In the lines below, count those containing the word "Pride" and give the number alone.

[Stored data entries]
· · ·
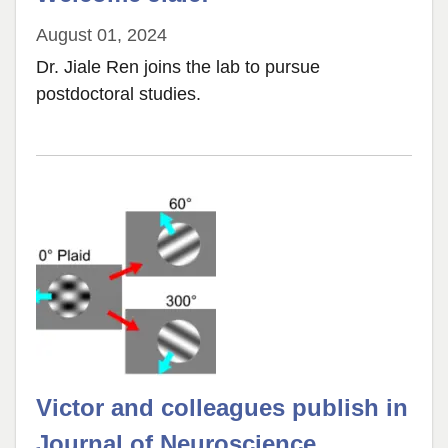
August 01, 2024
Dr. Jiale Ren joins the lab to pursue
postdoctoral studies.
Victor and colleagues publish in
Journal of Neuroscience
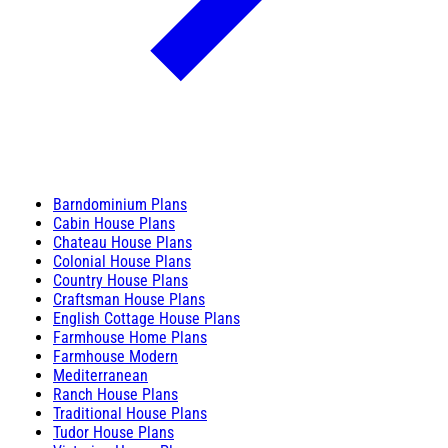
Barndominium Plans
Cabin House Plans
Chateau House Plans
Colonial House Plans
Country House Plans
Craftsman House Plans
English Cottage House Plans
Farmhouse Home Plans
Farmhouse Modern
Mediterranean
Ranch House Plans
Traditional House Plans
Tudor House Plans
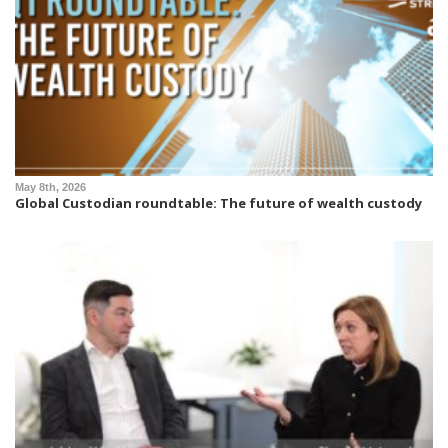
May 8th, 2026
Global Custodian roundtable: The future of wealth custody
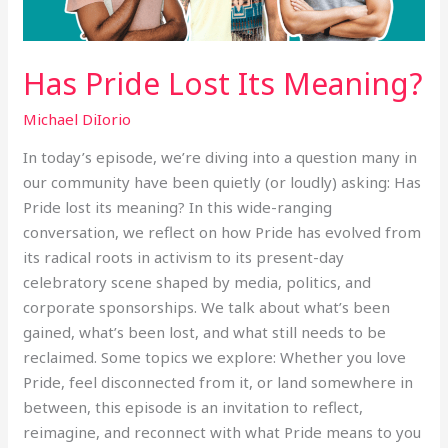
Has Pride Lost Its Meaning?
Michael DiIorio
In today’s episode, we’re diving into a question many in
our community have been quietly (or loudly) asking: Has
Pride lost its meaning? In this wide-ranging
conversation, we reflect on how Pride has evolved from
its radical roots in activism to its present-day
celebratory scene shaped by media, politics, and
corporate sponsorships. We talk about what’s been
gained, what’s been lost, and what still needs to be
reclaimed. Some topics we explore: Whether you love
Pride, feel disconnected from it, or land somewhere in
between, this episode is an invitation to reflect,
reimagine, and reconnect with what Pride means to you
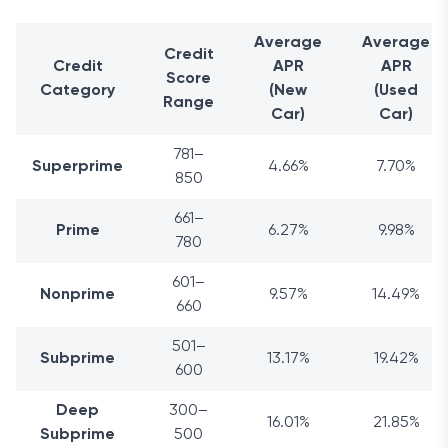
Average
Average
Credit
Credit
APR
APR
Score
Category
(New
(Used
Range
Car)
Car)
781–
Superprime
4.66%
7.70%
850
661–
Prime
6.27%
9.98%
780
601–
Nonprime
9.57%
14.49%
660
501–
Subprime
13.17%
19.42%
600
Deep
300–
16.01%
21.85%
Subprime
500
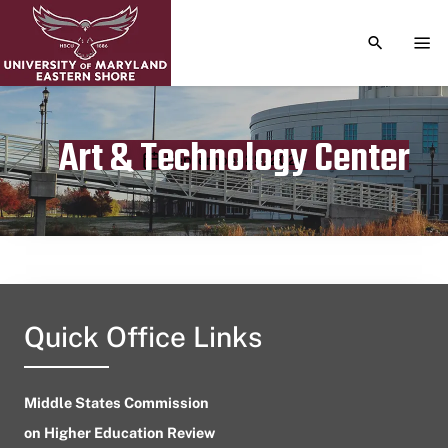
TOGGLE S
TOG
Art & Technology Center
Publication date
September 29, 2024
Quick Office Links
Middle States Commission
on Higher Education Review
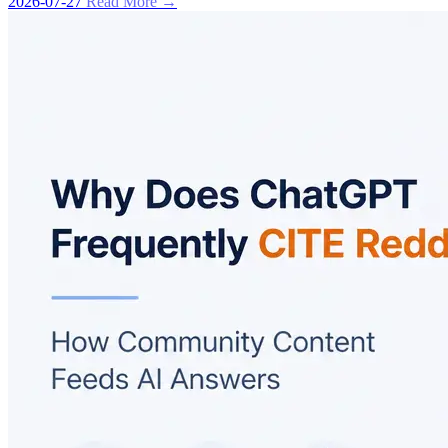
2026-07-27
Read More →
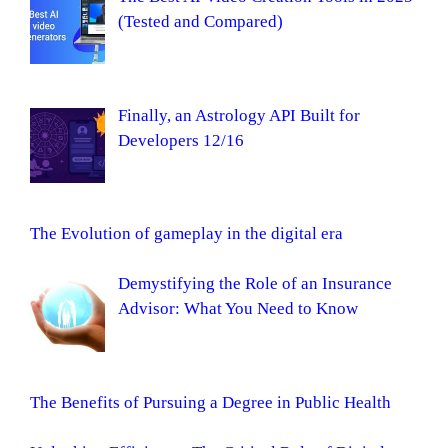
(Tested and Compared)
Finally, an Astrology API Built for
Developers 12/16
The Evolution of gameplay in the digital era
Demystifying the Role of an Insurance
Advisor: What You Need to Know
The Benefits of Pursuing a Degree in Public Health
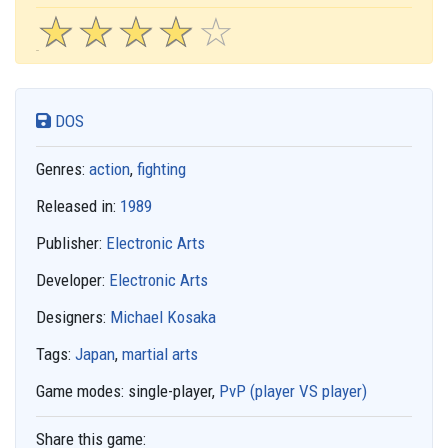
☆
★
☆
★
☆
★
☆
★
☆
★
DOS
Genres:
action
,
fighting
Released in:
1989
Publisher:
Electronic Arts
Developer:
Electronic Arts
Designers:
Michael Kosaka
Tags:
Japan
,
martial arts
Game modes:
single-player,
PvP (player VS player)
Share this game:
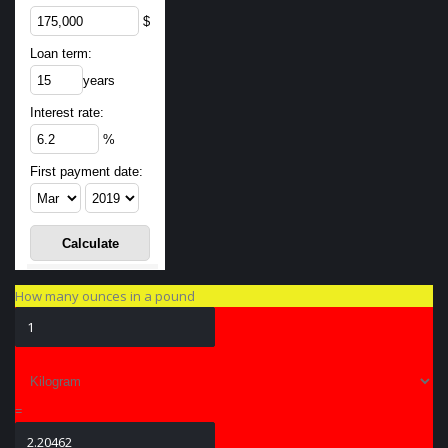
$
Loan term:
years
Interest rate:
%
First payment date:
How many ounces in a pound
=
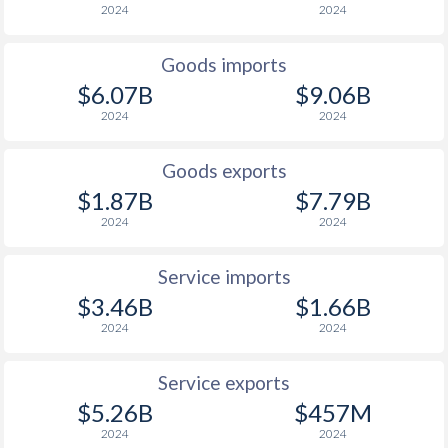
2024
2024
Goods imports
$6.07B
$9.06B
2024
2024
Goods exports
$1.87B
$7.79B
2024
2024
Service imports
$3.46B
$1.66B
2024
2024
Service exports
$5.26B
$457M
2024
2024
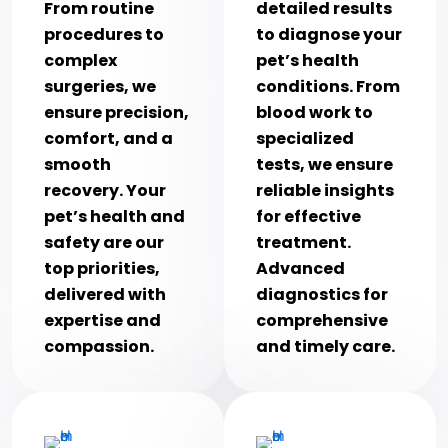
From routine
detailed results
procedures to
to diagnose your
complex
pet’s health
surgeries, we
conditions. From
ensure precision,
blood work to
comfort, and a
specialized
smooth
tests, we ensure
recovery. Your
reliable insights
pet’s health and
for effective
safety are our
treatment.
top priorities,
Advanced
delivered with
diagnostics for
expertise and
comprehensive
compassion.
and timely care.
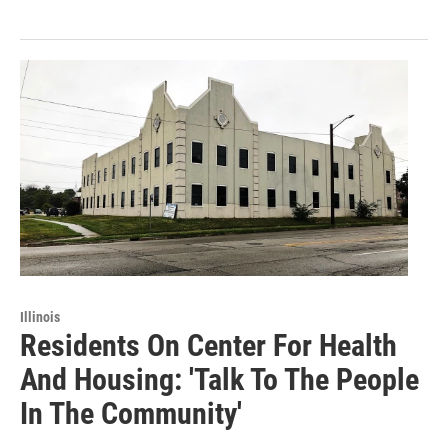
Illinois
Residents On Center For Health
And Housing: 'Talk To The People
In The Community'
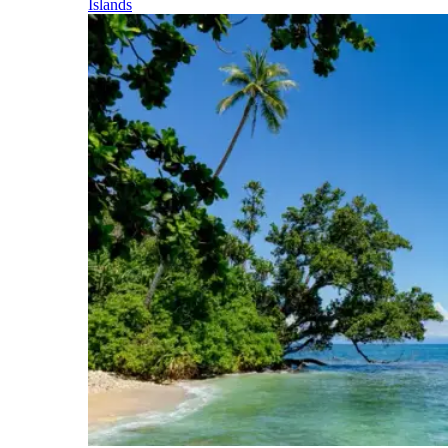
Islands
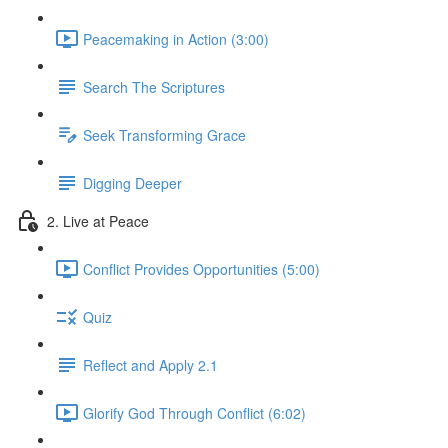
Peacemaking in Action (3:00)
Search The Scriptures
Seek Transforming Grace
Digging Deeper
2. Live at Peace
Conflict Provides Opportunities (5:00)
Quiz
Reflect and Apply 2.1
Glorify God Through Conflict (6:02)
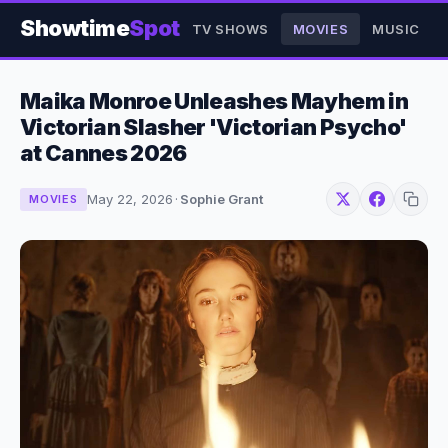
Showtime
Spot
TV SHOWS
MOVIES
MUSIC
Maika Monroe Unleashes Mayhem in
Victorian Slasher 'Victorian Psycho'
at Cannes 2026
May 22, 2026
·
Sophie Grant
MOVIES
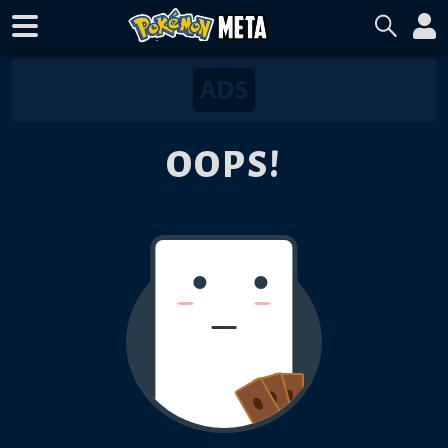
OOPS!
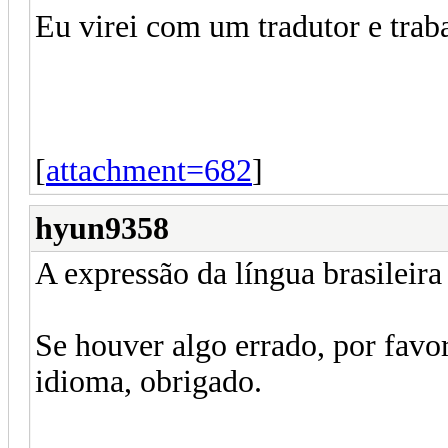
Eu virei com um tradutor e traba
[
attachment=682
]
hyun9358
A expressão da língua brasileira 
Se houver algo errado, por favor
idioma, obrigado.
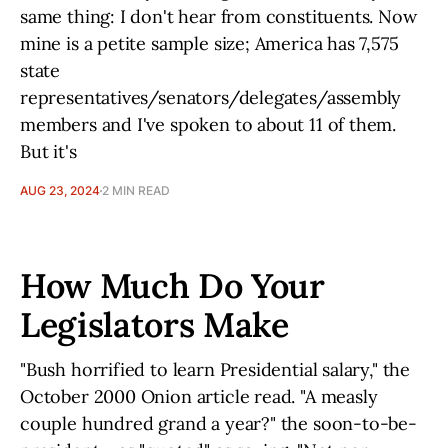
same thing: I don't hear from constituents. Now
mine is a petite sample size; America has 7,575
state
representatives/senators/delegates/assembly
members and I've spoken to about 11 of them.
But it's
AUG 23, 2024
2 MIN READ
How Much Do Your
Legislators Make
"Bush horrified to learn Presidential salary," the
October 2000 Onion article read. "A measly
couple hundred grand a year?" the soon-to-be-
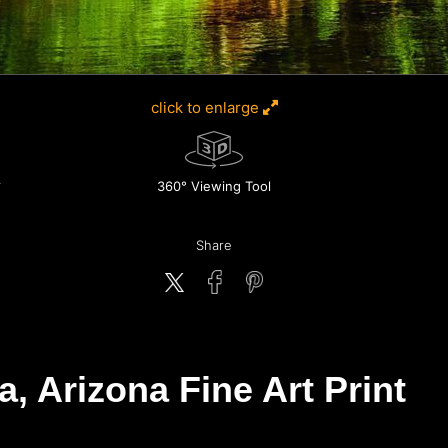
click to enlarge
360° Viewing Tool
Share
 Arizona Fine Art Print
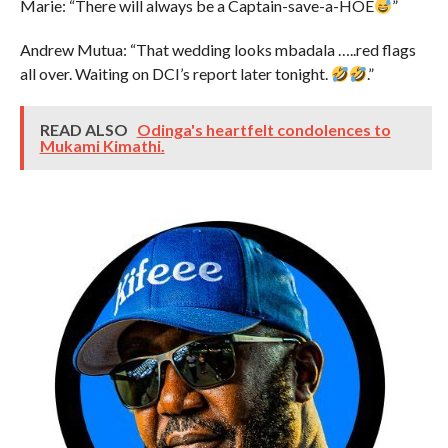
Marie: “There will always be a Captain-save-a-HOE
”
Andrew Mutua: “That wedding looks mbadala …..red flags
all over. Waiting on DCI’s report later tonight.
.”
READ ALSO
Odinga's heartfelt condolences to
Mukami Kimathi.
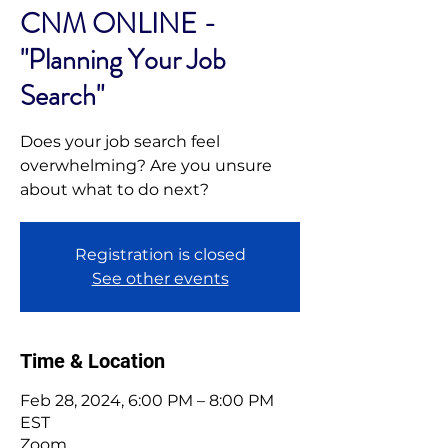
CNM ONLINE -
"Planning Your Job
Search"
Does your job search feel
overwhelming? Are you unsure
about what to do next?
Registration is closed
See other events
Time & Location
Feb 28, 2024, 6:00 PM – 8:00 PM
EST
Zoom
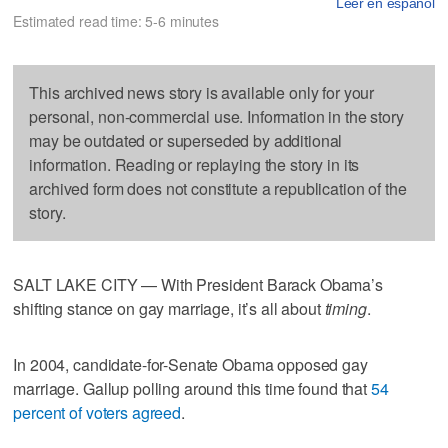
Leer en español
Estimated read time: 5-6 minutes
This archived news story is available only for your
personal, non-commercial use. Information in the story
may be outdated or superseded by additional
information. Reading or replaying the story in its
archived form does not constitute a republication of the
story.
SALT LAKE CITY — With President Barack Obama’s
shifting stance on gay marriage, it’s all about
timing
.
In 2004, candidate-for-Senate Obama opposed gay
marriage. Gallup polling around this time found that
54
percent of voters agreed
.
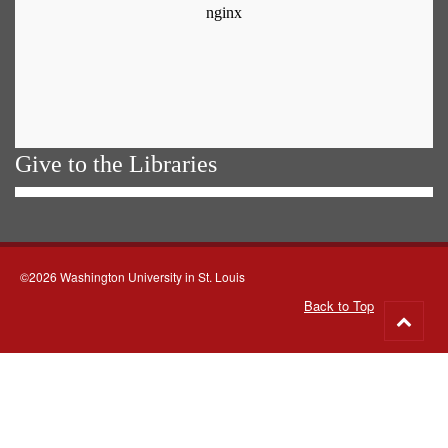
Give to the Libraries
©2026 Washington University in St. Louis
Back to Top
Go
to
top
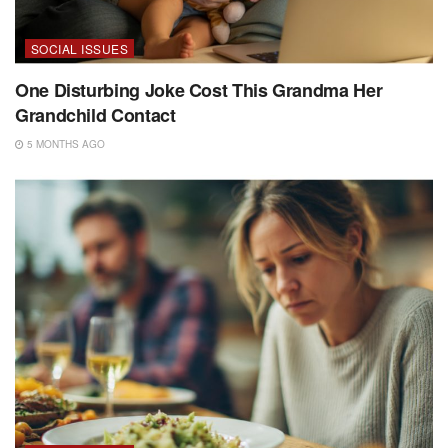
SOCIAL ISSUES
One Disturbing Joke Cost This Grandma Her
Grandchild Contact
5 MONTHS AGO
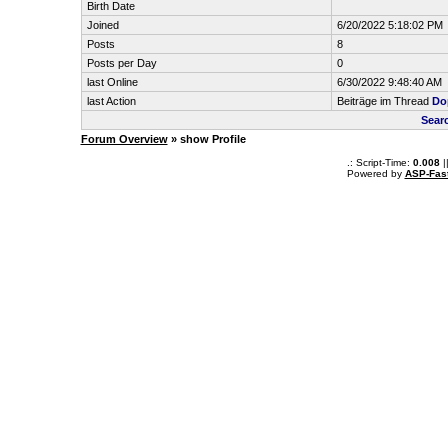
Birth Date
Joined
6/20/2022 5:18:02 PM
Posts
8
Posts per Day
0
last Online
6/30/2022 9:48:40 AM
last Action
Beiträge im Thread
Do
Sear
Forum Overview
» show Profile
.: Script-Time:
0.008
|
Powered by
ASP-Fas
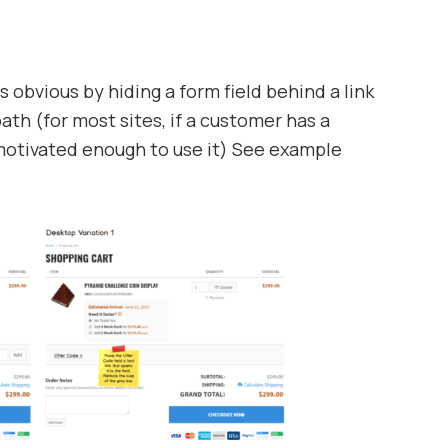
 obvious by hiding a form field behind a link
path (for most sites, if a customer has a
motivated enough to use it) See example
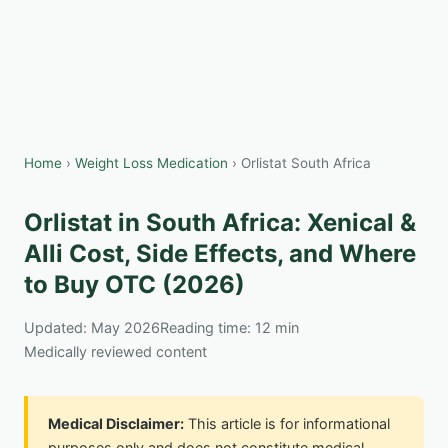
Home
›
Weight Loss Medication
› Orlistat South Africa
Orlistat in South Africa: Xenical &
Alli Cost, Side Effects, and Where
to Buy OTC (2026)
Updated: May 2026
Reading time: 12 min
Medically reviewed content
Medical Disclaimer:
This article is for informational
purposes only and does not constitute medical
· · ·
_Written response_: 5